The Exploration of Carrier Behavior in the Inverted Mixed Perovskite Single-Crystal Solar Cells

Perovskite single crystal (PSC) possesses fewer bulk defects than the polycrystalline film counterpart, which has received extensive attention in a number of optoelectronic device applications. But the management of carrier behavior in an efficient solar cell based on PSC is not reported yet. Here, the carrier behavior within the device based on the ITO/NiOx/(FAPbI(3))(0.85)(MAPbBr(3))(0.15)/TiO2/Ag structure (FA = CH(NH2)(2)(+), MA = CH3NH3+), in which the mixed PSC is successfully implemented into solar cells for the first time, is investigated.
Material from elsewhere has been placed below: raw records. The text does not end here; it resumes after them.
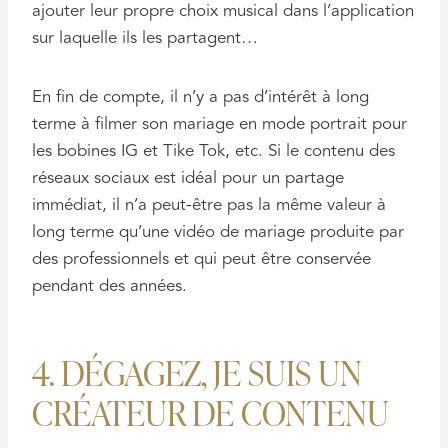
ajouter leur propre choix musical dans l’application
sur laquelle ils les partagent…
En fin de compte, il n’y a pas d’intérêt à long
terme à filmer son mariage en mode portrait pour
les bobines IG et Tike Tok, etc. Si le contenu des
réseaux sociaux est idéal pour un partage
immédiat, il n’a peut-être pas la même valeur à
long terme qu’une vidéo de mariage produite par
des professionnels et qui peut être conservée
pendant des années.
4. DÉGAGEZ, JE SUIS UN
CRÉATEUR DE CONTENU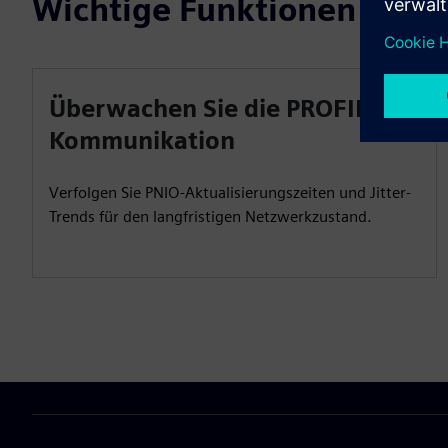
Wichtige Funktionen
Überwachen Sie die PROFINET-
Kommunikation
Verfolgen Sie PNIO-Aktualisierungszeiten und Jitter-
Trends für den langfristigen Netzwerkzustand.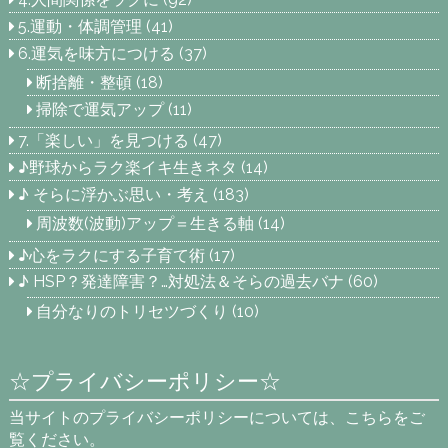
5.運動・体調管理
(41)
6.運気を味方につける
(37)
断捨離・整頓
(18)
掃除で運気アップ
(11)
7.「楽しい」を見つける
(47)
♪野球からラク楽イキ生きネタ
(14)
♪ そらに浮かぶ思い・考え
(183)
周波数(波動)アップ＝生きる軸
(14)
♪心をラクにする子育て術
(17)
♪ HSP？発達障害？…対処法＆そらの過去バナ
(60)
自分なりのトリセツづくり
(10)
☆プライバシーポリシー☆
当サイトのプライバシーポリシーについては、こちらをご
覧ください。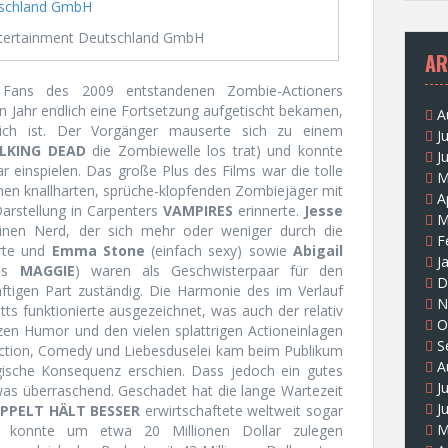
ntertainment Deutschland GmbH
AR
 Fans des 2009 entstandenen Zombie-Actioners
en Jahr endlich eine Fortsetzung aufgetischt bekamen,
A
lich ist. Der Vorgänger mauserte sich zu einem
J
LKING DEAD
die Zombiewelle los trat) und konnte
J
ar einspielen. Das große Plus des Films war die tolle
M
inen knallharten, sprüche-klopfenden Zombiejäger mit
A
arstellung in Carpenters
VAMPIRES
erinnerte.
Jesse
M
nen Nerd, der sich mehr oder weniger durch die
F
erte und
Emma Stone
(einfach sexy) sowie
Abigail
J
aus
MAGGIE
) waren als Geschwisterpaar für den
D
äftigen Part zuständig. Die Harmonie des im Verlauf
N
s funktionierte ausgezeichnet, was auch der relativ
O
zen Humor und den vielen splattrigen Actioneinlagen
S
ction, Comedy und Liebesduselei kam beim Publikum
A
ogische Konsequenz erschien. Dass jedoch ein gutes
J
twas überraschend. Geschadet hat die lange Wartezeit
J
PPELT HÄLT BESSER
erwirtschaftete weltweit sogar
M
 konnte um etwa 20 Millionen Dollar zulegen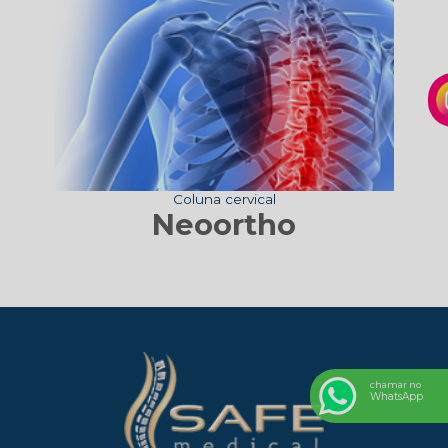
Coluna cervical
Neoortho
chamar no
WhatsApp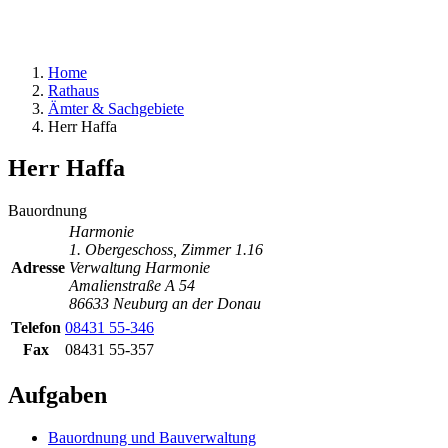
Home
Rathaus
Ämter & Sachgebiete
Herr Haffa
Herr Haffa
Bauordnung
Harmonie
1. Obergeschoss, Zimmer 1.16
Adresse
Verwaltung Harmonie
Amalienstraße A 54
86633 Neuburg an der Donau
Telefon
08431 55-346
Fax
08431 55-357
Aufgaben
Bauordnung und Bauverwaltung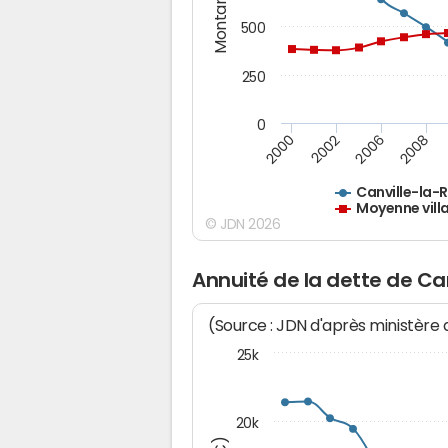
Montants (€)
500
250
0
2000
2002
2006
2008
Canville-la-
Moyenne vill
© JDN 2026
Annuité de la dette de Ca
(Source : JDN d'après ministère
25k
20k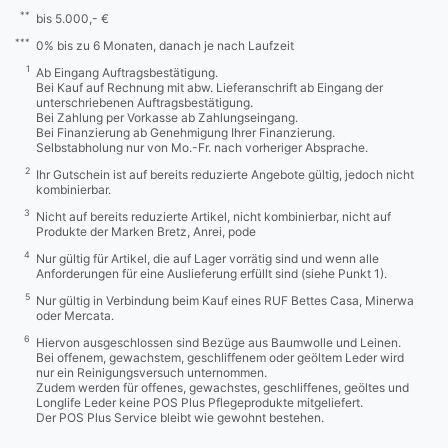
**
bis 5.000,- €
***
0% bis zu 6 Monaten, danach je nach Laufzeit
1
Ab Eingang Auftragsbestätigung.
Bei Kauf auf Rechnung mit abw. Lieferanschrift ab Eingang der
unterschriebenen Auftragsbestätigung.
Bei Zahlung per Vorkasse ab Zahlungseingang.
Bei Finanzierung ab Genehmigung Ihrer Finanzierung.
Selbstabholung nur von Mo.-Fr. nach vorheriger Absprache.
2
Ihr Gutschein ist auf bereits reduzierte Angebote gültig, jedoch nicht
kombinierbar.
3
Nicht auf bereits reduzierte Artikel, nicht kombinierbar, nicht auf
Produkte der Marken Bretz, Anrei, pode
4
Nur gültig für Artikel, die auf Lager vorrätig sind und wenn alle
Anforderungen für eine Auslieferung erfüllt sind (siehe Punkt 1).
5
Nur gültig in Verbindung beim Kauf eines RUF Bettes Casa, Minerwa
oder Mercata.
6
Hiervon ausgeschlossen sind Bezüge aus Baumwolle und Leinen.
Bei offenem, gewachstem, geschliffenem oder geöltem Leder wird
nur ein Reinigungsversuch unternommen.
Zudem werden für offenes, gewachstes, geschliffenes, geöltes und
Longlife Leder keine POS Plus Pflegeprodukte mitgeliefert.
Der POS Plus Service bleibt wie gewohnt bestehen.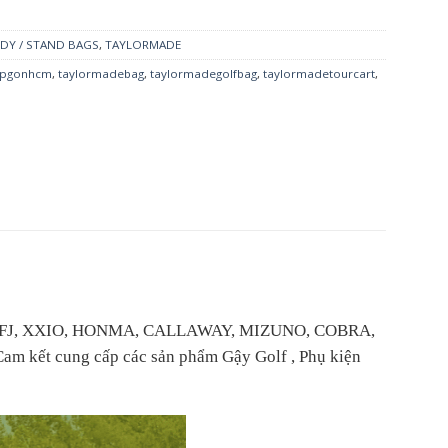
DY / STAND BAGS
,
TAYLORMADE
opgonhcm
,
taylormadebag
,
taylormadegolfbag
,
taylormadetourcart
,
IST, FJ, XXIO, HONMA, CALLAWAY, MIZUNO, COBRA,
m kết cung cấp các sản phẩm Gậy Golf , Phụ kiện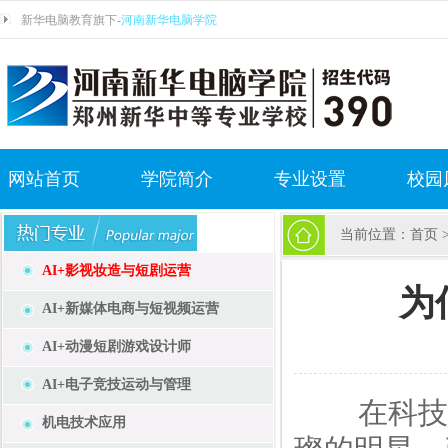
新华电脑教育旗下-
河南新华电脑学院
网站首页
学院简介
专业设置
校园
当前位置：
首页
AI+影视妆造与短剧运营
为
AI+新媒体电商与短视频运营
AI+动漫短剧游戏设计师
AI+电子竞技运动与管理
在科技与
机电技术应用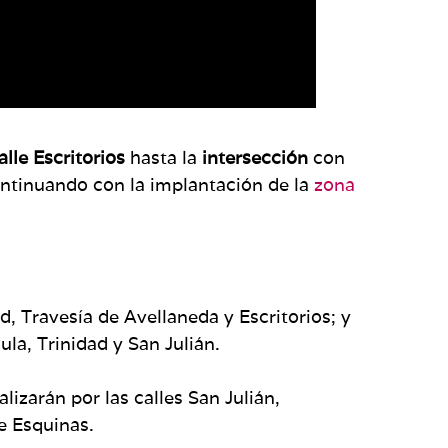
alle Escritorios
hasta la
intersección
con
ontinuando con la implantación de la
zona
d, Travesía de Avellaneda y Escritorios; y
ula, Trinidad y San Julián.
alizarán por las calles San Julián,
te Esquinas.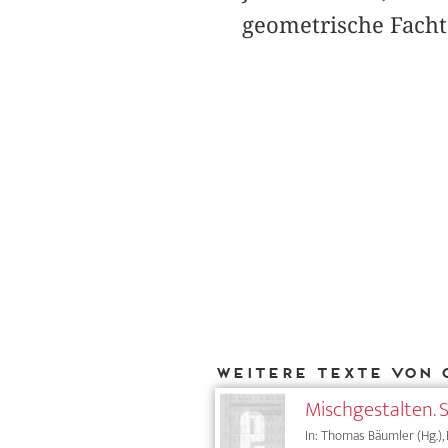
geometrische Fachte
Weitere Texte von 
Mischgestalten. 
In: Thomas Bäumler (Hg.), 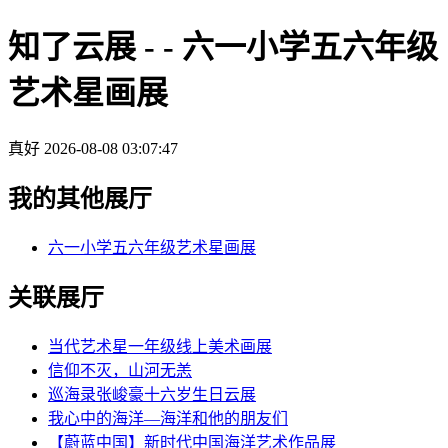
知了云展 - - 六一小学五六年级
艺术星画展
真好
2026-08-08 03:07:47
我的其他展厅
六一小学五六年级艺术星画展
关联展厅
当代艺术星一年级线上美术画展
信仰不灭，山河无恙
巡海录张峻豪十六岁生日云展
我心中的海洋—海洋和他的朋友们
【蔚蓝中国】新时代中国海洋艺术作品展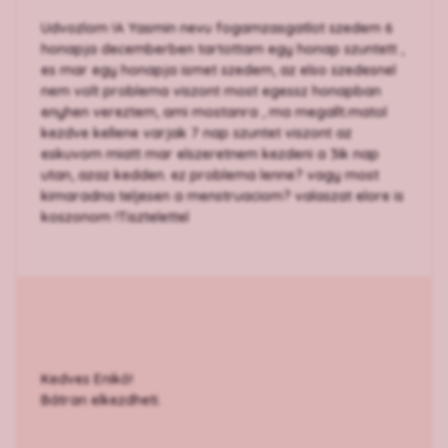
Udvozlom !A Yasmin nevu fogamzasgatlot szedem 6
honapja decemberben tartottam egy honap szuntett ,
es mar egy honapja ismet szedem, az elso szedesnel
nem volt problema viszont most egessz honapban
enyhen vereztem, ami mostanra , ma megallt.matol
kezdve kellene varjak 7 nap szuntet viszont az
eskuvom miatt mar elszeretnem kezdeni a 3ik nap
utan, azaz kedden. ez problema lenne? vagy most
kimaradna teljesen a menstruaciom? valaszat elore is
koszonom !Tisztelettel
Kedves Enikő!
Bátran elkezdheti.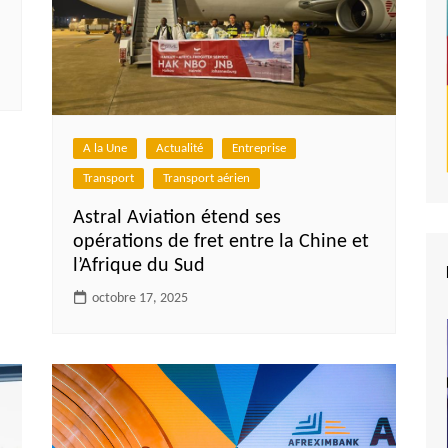
A la Une
Actualité
Entreprise
Transport
Transport aérien
Astral Aviation étend ses
opérations de fret entre la Chine et
l’Afrique du Sud
octobre 17, 2025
The PSC films with lateral dimension from 500 mu m to 2 mm and thickness over tens of micrometers, are obtained through the polydimethylsiloxane-assisted solvent evaporation method. The highest power conversion efficiency derived from the present device approaches 12.18%. It is revealed that the surface roughness and thickness of PSC, the operation temperature and thickness of transport layers, and the interfaces of transport layers/PSC largely impact the carrier extraction and device performance of the perovskite single-crystal solar cell (PSCSC). This work indicates that the carrier behavior in the absorber layer and transport layer has large impact on the performance of PSCSCs, while the underlying design rule represents an important step to advance the PSCSCs and other optoelectronic devices.